CTA called it "absence without leave" or AWOL.

Jackson read from an email he said no one replied to.

"I am somewhat confused regarding the assertion that I am AWOL and in non-compliance," he wrote.

Eventually, Jackson was fired for "poor attendance" on March 1, even though his long-term disability claim was still pending at that point.

"To me, it felt evil," he said.

CBS 2 combed through a transcript from a hearing when Jackson appealed his firing and lost.
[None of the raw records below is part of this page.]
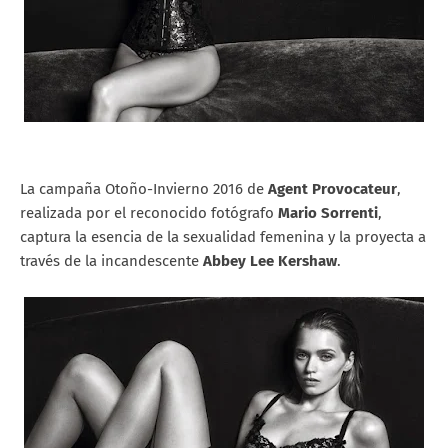
La campaña Otoño-Invierno 2016 de
Agent Provocateur
,
realizada por el reconocido fotógrafo
Mario Sorrenti
,
captura la esencia de la sexualidad femenina y la proyecta a
través de la incandescente
Abbey Lee Kershaw
.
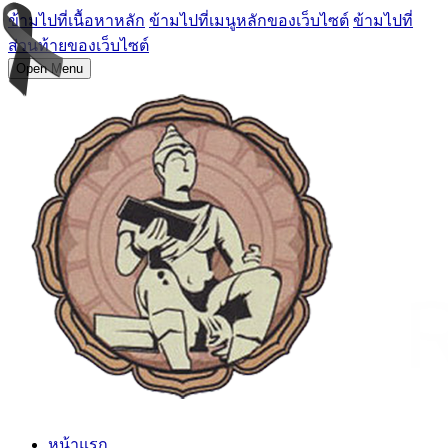
ข้ามไปที่เนื้อหาหลัก
ข้ามไปที่เมนูหลักของเว็บไซต์
ข้ามไปที่
ส่วนท้ายของเว็บไซต์
Open Menu
หน้าแรก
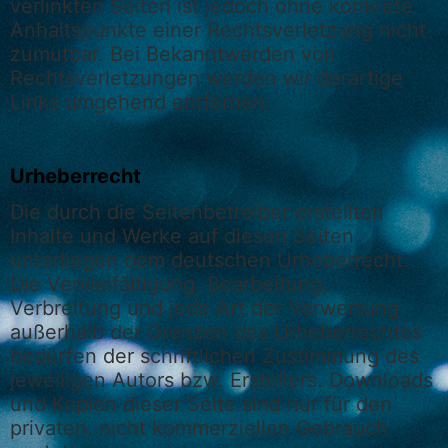
verlinkten Seiten ist jedoch ohne konkrete
Anhaltspunkte einer Rechtsverletzung nicht
zumutbar. Bei Bekanntwerden von
Rechtsverletzungen werden wir derartige
Links umgehend entfernen.
Urheberrecht
Die durch die Seitenbetreiber erstellten
Inhalte und Werke auf diesen Seiten
unterliegen dem deutschen Urheberrecht.
Die Vervielfältigung, Bearbeitung,
Verbreitung und jede Art der Verwertung
außerhalb der Grenzen des Urheberrechtes
bedürfen der schriftlichen Zustimmung des
jeweiligen Autors bzw. Erstellers. Downloads
und Kopien dieser Seite sind nur für den
privaten, nicht kommerziellen Gebrauch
A supervisor called Jackson a "very respectful, very cordial person" but testified his "excessive absenteeism" caused co-workers to be "overworked" and "stressed."

CTA needed to fire Jackson to be able to "hire somebody" else to "release some of the burden" on others.

"I think employers can still be put into very difficult positions given the unpredictable nature of the recovery process," said Eric Meyer, a professor at the University of Pittsburgh's Department of Counseling and Behavioral Health.

Meyer specializes in PTSD, the condition Jackson went on leave for.

Meyer: "I want to be very clear about this. Recovery is not only possible, but it's commonplace."

Victory: "Is there a typical timeframe in which somebody would be treated for post-traumatic stress disorder?"

The short answer was that there are a variety of routes to recovery. Meyer said some people just need more time.

Jackson said his CTA coverage for therapy stopped when he was fired.

"Thank God for the [Veterans Administration]," he said. "Because I was able to fall on them to continue my treatment and all of that. If I didn't have them, I would've-."

Jackson paused and shook his head.

It's a hard-to-fathom situation and an unimaginable place Jackson found himself in. He's now delivering flowers to get by.

Jackson said the firing messed up his recovery and his pension. He was almost fully vested when he was let go.

CBS 2 reached out to the CTA with several questions about Jackson's case but didn't get many answers. A CTA spokesperson cited pending litigation.

Jackson can't afford a lawyer, but is trying to fight his termination through the Equal Employment Opportunity Commission.